Well it would appear that the readership of bankingcommish hates Anthony Mundine just as much as I do. I’ve been inundated with messages from quite a number of you, acknowledging just how much of a stupid fucking twat Mundine actually is. Last night’s post brought with it another contributor to the blog, elevating the total amount pledged to $1450. His comment was as follows;

I’d thought ‘oh yeah I’ll through some cash his way sometime” but you’ve forced me into action with your latest piece on Mundine. Bottom line, I fucking hate hate HATE that cunt and I’m so glad you’ve put the torch to him; cunt.”

I especially like his gratuitous use of my favourite naughty word, ‘cunt’. If I achieve nothing else out of this endeavour, I hope to de-sensitise this word to the point that readers feel comfortable dropping it more regularly in conversation with friends & loved ones.
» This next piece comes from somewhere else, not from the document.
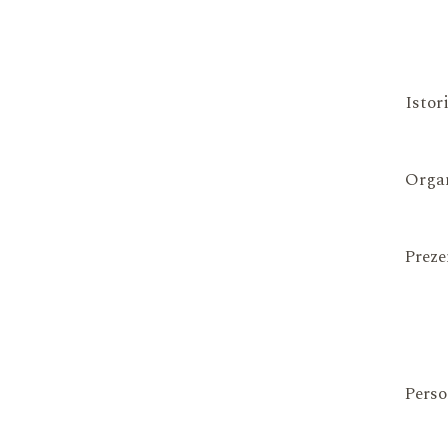
Istor
Organ
Preze
Perso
There’s something about the word itself which makes it so much more offensive to say out loud. I think it’s the mono-syllabic nature of the word – it’s one big, long, drawn out expletive, emphasising the guttural nature of the word and its intended meaning.


Anyway, for those of you out there covertly checking in on the ‘commish on a regular basis without tipping funds into my burgeoning digital hat, I ask you, “What is entertainment worth in 2012?” Surely 6 months’ worth of my vitriolic tripe is at least worthy of one of your pineapples, you greedy fucks! There have been nearly 10,000 views since the blog started, so there are bound to be some Matt Damon-like ‘sleepers’ out there, just gagging to give me money like a 60-year old man sweating profusely in a Phuket whore-house as he proclaims his love for yet another ‘working girl’ in spite of the obviously artificial situation he finds himself in…

My intention is to fund a large portion of my summer ‘piss-shack’ drinking activities with your donations. I’ll be getting as full as a boot on the house (all of you) for several weeks in January thanks to your unbridled generosity! Woo!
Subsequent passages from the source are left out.